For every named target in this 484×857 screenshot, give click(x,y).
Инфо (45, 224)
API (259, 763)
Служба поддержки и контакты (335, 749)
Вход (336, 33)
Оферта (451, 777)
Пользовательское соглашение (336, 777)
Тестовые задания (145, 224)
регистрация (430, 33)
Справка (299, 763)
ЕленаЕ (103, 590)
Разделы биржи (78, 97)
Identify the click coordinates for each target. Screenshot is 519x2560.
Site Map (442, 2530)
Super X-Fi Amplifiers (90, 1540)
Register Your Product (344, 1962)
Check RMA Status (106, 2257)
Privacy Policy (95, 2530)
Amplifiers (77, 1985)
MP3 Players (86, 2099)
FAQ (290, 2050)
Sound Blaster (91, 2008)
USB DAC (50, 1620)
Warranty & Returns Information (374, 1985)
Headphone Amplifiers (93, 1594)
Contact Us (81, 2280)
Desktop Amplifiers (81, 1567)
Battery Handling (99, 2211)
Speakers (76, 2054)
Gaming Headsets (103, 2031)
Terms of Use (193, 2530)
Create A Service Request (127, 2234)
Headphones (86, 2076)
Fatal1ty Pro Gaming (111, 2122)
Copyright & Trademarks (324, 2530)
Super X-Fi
==
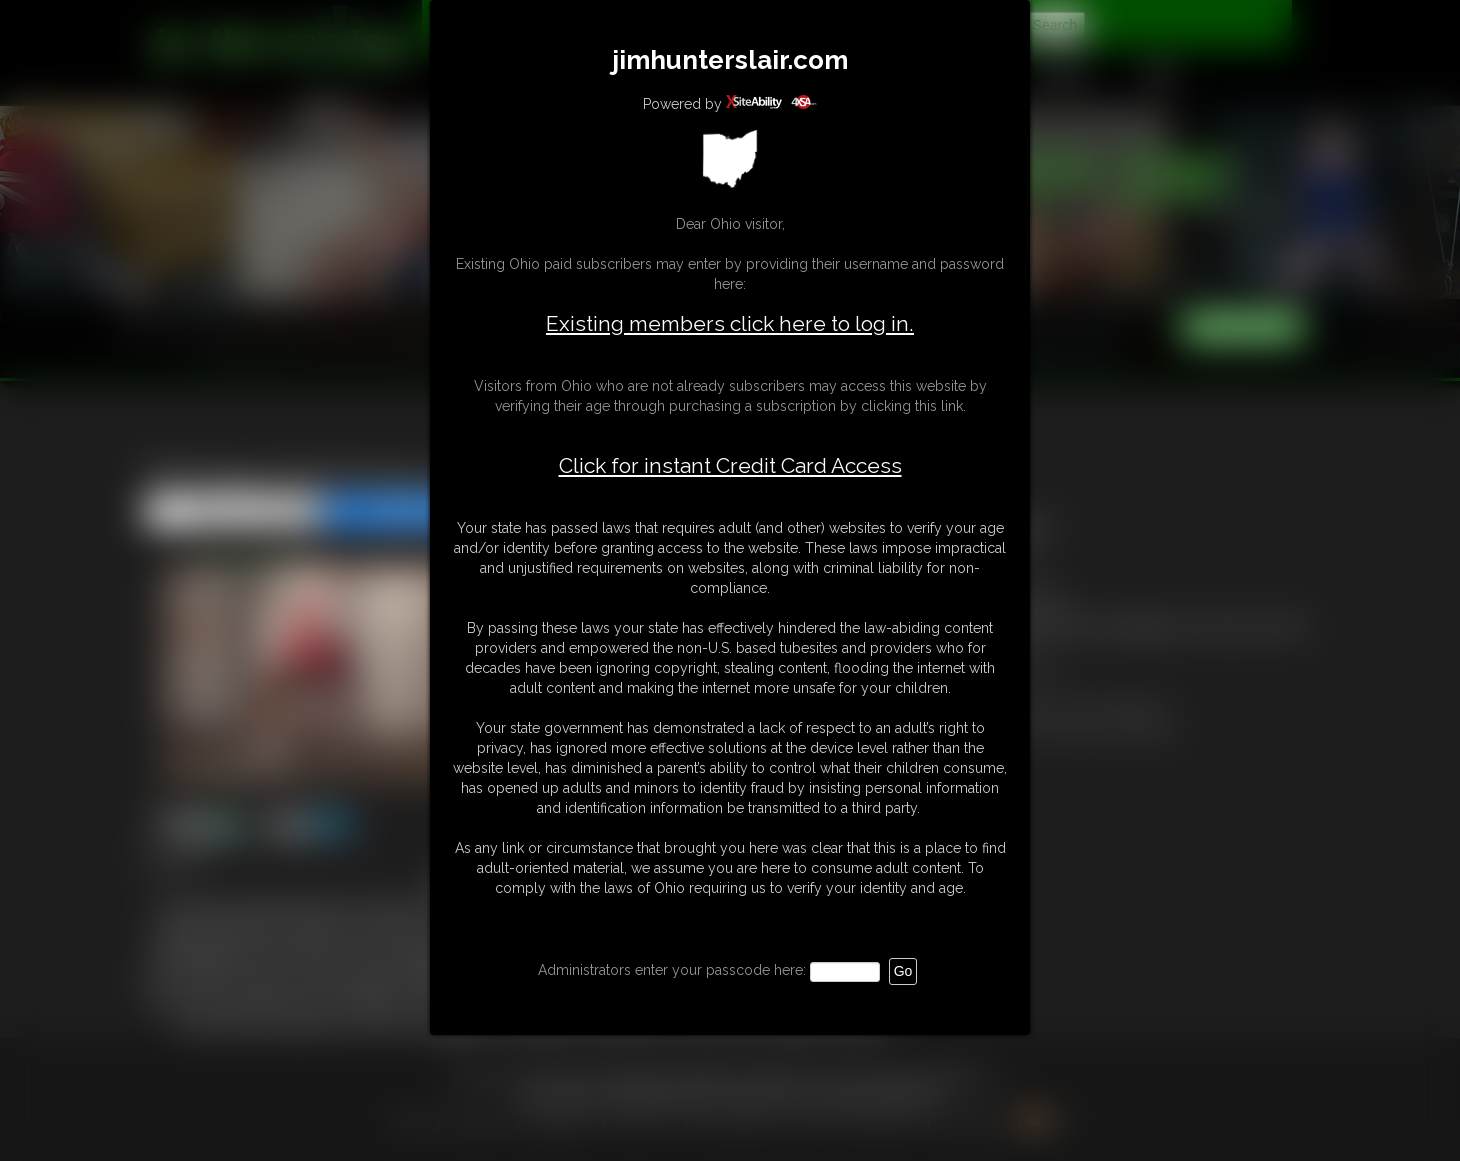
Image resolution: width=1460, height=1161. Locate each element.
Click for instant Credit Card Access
...
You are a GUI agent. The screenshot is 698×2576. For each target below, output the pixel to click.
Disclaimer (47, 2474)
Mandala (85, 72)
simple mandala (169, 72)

◆ What you will do: Search the data above for "Gaming" and copy every line where it turns up.

◆ Solution for this exercise:
Gaming Headsets (103, 2031)
Fatal1ty Pro Gaming (111, 2122)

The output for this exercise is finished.